Is Your Pet’s Excessive Licking Causing Skin Problems?

Pets do their own grooming by licking themselves but if your pet is licking him or herself excessively that could be a sign that something is wrong, such as an allergy, infection, or an injury. If a pet has injured a leg or paw, they will lick the area a lot but that is normal it is their way of healing the injury. However, if there has been no injury and your pet is licking excessively, that could lead to hair loss and other problems. In order to stop your pet’s excessive licking first find out what is causing it. Watch when, how often, and how long they lick. Make a mental note or, better yet, write down each incident. Then talk to your vet to find out what may be causing your pet to lick excessively.

The next way to stop your pet’s excessive licking is to find out if they are allergic to any particular foods or ingredients in foods. There are some pets that are allergic to specific ingredients in their food and to find out if it is their food, try giving your pet a different food that doesn’t contain the same ingredients as the prior one. If the licking stops, you’ve found the cause. In some cases it may be foods they are finding around the house or outside the house, like garbage. Make sure you keep a close eye on your pet to see if they are eating something that you aren’t giving them that could be causing an allergic reaction. Also, stop giving them human food that could be the cause of their allergic reaction.

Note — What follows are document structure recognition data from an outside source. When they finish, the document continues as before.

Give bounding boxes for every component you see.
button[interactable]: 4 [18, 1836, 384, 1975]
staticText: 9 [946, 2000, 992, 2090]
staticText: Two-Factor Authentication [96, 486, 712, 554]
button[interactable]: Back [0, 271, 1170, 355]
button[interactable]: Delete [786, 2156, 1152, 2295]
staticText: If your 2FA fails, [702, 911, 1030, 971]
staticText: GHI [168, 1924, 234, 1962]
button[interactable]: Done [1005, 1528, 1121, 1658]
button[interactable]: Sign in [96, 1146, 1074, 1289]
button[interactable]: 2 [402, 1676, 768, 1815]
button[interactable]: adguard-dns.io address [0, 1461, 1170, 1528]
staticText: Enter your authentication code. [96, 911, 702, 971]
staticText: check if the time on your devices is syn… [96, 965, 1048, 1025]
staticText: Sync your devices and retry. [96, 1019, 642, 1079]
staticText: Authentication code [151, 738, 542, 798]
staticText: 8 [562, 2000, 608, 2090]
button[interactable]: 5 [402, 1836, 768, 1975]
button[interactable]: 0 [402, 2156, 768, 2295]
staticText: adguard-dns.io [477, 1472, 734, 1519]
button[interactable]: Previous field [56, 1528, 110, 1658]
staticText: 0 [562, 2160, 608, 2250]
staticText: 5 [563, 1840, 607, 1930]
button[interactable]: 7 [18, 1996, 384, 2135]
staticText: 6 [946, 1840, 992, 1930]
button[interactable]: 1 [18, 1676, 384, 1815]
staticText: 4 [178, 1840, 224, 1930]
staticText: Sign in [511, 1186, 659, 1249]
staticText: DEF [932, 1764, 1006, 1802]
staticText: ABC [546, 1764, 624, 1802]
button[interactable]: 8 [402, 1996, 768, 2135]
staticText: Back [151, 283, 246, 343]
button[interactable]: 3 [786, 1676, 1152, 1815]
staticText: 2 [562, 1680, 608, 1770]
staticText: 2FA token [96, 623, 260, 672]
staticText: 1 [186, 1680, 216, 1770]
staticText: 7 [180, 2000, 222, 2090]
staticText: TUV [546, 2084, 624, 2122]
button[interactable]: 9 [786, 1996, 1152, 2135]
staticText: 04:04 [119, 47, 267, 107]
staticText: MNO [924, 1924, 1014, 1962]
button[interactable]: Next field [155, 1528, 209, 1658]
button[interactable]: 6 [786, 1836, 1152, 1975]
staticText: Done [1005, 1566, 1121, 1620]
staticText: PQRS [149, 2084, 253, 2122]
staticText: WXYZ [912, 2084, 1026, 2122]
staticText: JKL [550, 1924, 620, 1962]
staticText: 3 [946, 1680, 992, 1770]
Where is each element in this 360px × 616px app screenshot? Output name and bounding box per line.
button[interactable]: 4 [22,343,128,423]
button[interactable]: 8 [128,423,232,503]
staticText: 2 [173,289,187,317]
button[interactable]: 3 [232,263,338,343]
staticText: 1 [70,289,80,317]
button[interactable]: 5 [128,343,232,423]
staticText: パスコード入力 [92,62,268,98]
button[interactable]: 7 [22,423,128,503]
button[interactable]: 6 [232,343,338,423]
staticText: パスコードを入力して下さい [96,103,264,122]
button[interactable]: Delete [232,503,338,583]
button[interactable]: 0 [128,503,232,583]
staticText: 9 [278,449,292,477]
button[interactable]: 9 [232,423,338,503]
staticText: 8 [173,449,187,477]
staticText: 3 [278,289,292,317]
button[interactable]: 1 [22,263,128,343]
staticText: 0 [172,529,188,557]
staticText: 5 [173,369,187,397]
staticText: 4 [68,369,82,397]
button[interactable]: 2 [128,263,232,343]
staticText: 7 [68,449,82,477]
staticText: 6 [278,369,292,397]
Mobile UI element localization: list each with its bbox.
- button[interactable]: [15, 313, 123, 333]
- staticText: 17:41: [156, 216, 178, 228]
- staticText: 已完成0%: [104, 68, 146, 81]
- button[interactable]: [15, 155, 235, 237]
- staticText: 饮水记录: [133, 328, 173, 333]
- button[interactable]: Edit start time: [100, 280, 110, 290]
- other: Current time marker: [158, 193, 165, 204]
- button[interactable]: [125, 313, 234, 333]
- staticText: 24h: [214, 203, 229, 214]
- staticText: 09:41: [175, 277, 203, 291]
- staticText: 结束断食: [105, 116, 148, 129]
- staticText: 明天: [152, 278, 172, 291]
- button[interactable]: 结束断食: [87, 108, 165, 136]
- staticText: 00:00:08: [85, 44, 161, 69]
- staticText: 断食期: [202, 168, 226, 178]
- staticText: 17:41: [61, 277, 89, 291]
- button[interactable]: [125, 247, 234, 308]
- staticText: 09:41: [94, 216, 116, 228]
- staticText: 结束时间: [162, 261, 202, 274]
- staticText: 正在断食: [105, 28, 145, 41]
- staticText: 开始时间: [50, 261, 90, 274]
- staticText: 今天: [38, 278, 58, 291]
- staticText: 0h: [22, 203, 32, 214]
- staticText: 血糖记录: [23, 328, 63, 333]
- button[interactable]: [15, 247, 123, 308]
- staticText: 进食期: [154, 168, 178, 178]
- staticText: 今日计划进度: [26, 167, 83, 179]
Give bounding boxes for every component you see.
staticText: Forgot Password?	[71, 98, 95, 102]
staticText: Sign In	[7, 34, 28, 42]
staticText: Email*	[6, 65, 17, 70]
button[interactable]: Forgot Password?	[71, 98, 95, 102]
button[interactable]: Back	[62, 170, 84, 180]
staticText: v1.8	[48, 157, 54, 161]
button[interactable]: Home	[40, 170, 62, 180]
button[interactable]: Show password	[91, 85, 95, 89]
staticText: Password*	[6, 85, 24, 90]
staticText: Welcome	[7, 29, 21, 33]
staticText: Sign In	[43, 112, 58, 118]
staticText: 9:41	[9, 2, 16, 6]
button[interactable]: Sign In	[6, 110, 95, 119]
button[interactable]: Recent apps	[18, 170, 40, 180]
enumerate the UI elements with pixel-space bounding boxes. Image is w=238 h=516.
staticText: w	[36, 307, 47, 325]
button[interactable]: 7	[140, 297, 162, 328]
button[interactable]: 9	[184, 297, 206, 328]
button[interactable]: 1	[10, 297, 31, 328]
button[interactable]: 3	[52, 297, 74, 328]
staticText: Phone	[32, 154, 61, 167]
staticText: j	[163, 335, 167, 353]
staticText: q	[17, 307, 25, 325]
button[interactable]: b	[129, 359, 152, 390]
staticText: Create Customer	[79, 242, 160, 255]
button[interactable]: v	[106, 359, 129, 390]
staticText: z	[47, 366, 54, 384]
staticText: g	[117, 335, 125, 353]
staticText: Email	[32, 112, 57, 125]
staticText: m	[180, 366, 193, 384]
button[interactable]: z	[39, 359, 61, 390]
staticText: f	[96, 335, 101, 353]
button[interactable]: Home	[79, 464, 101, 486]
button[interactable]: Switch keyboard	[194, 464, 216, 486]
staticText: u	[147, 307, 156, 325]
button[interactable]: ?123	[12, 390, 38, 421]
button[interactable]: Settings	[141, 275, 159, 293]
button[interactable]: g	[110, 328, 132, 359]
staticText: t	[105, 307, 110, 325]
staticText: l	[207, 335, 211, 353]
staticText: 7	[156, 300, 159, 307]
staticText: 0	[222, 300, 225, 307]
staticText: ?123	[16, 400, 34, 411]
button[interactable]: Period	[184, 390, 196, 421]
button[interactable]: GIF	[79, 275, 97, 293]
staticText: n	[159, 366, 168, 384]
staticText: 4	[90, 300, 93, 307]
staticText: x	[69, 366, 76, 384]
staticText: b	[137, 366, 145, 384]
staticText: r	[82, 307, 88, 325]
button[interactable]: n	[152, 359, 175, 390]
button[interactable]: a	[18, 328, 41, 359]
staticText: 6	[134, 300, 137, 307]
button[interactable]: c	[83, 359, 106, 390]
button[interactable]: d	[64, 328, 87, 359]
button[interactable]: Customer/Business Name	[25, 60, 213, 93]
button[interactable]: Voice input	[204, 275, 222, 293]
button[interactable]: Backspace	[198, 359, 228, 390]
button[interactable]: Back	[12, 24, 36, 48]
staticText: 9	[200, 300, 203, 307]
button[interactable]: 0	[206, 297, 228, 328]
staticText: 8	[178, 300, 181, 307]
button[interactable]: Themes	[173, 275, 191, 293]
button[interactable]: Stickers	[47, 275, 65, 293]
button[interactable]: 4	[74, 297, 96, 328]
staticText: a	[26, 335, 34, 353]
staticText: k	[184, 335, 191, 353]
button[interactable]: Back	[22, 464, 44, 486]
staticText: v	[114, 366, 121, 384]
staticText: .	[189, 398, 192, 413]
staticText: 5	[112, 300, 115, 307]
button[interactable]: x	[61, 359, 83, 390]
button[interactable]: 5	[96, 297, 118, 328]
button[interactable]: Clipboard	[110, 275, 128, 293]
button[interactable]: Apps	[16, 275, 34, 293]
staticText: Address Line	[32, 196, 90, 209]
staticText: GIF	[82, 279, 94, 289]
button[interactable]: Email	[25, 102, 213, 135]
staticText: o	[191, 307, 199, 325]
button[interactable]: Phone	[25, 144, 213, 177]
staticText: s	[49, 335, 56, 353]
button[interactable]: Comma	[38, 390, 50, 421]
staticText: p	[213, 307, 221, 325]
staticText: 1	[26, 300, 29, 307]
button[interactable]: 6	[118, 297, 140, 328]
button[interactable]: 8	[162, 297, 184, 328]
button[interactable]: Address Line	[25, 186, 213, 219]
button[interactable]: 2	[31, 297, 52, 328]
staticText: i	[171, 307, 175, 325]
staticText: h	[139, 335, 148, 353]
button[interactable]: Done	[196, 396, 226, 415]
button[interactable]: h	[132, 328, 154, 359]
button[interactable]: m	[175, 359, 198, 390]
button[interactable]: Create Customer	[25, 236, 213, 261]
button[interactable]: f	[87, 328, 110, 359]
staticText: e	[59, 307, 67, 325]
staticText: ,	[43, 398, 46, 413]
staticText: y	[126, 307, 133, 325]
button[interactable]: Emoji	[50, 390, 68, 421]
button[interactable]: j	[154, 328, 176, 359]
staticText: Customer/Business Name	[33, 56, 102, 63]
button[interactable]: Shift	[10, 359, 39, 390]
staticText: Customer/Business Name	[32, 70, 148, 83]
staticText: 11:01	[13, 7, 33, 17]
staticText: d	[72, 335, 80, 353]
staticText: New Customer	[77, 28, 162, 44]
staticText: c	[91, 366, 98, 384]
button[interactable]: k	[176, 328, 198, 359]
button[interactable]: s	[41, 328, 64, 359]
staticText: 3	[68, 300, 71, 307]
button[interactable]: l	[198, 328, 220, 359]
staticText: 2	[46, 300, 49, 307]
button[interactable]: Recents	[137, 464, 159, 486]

Another way to stop your pet’s excessive licking is to try some ointments. Look for pet licking ointments in pet stores. These ointments have a bitter, unpleasant taste to pets and will help stop them from licking too much. Sometimes pets lick because they don’t have anything better to do. If your pet is bored, take them for a nice long walk, buy some new toys, or provide them with some playtime. You may also want to look into getting another pet to keep them company.

Not only can pets lick excessively they may start biting or nibbling themselves excessively. Try the same things to stop your pet from biting or nibbling excessively. If your pet has licked, bitten, or nibbled himself or herself so much that their skin is turning red or are developing sores on their skin take them to the vet. This excessive behavior can lead to skin infections and hair loss. If you find it hard to write down or catch your pet licking or nibbling excessively, try getting a picture or make a quick video of them in action so when you go to the vet you’ll have more evidence.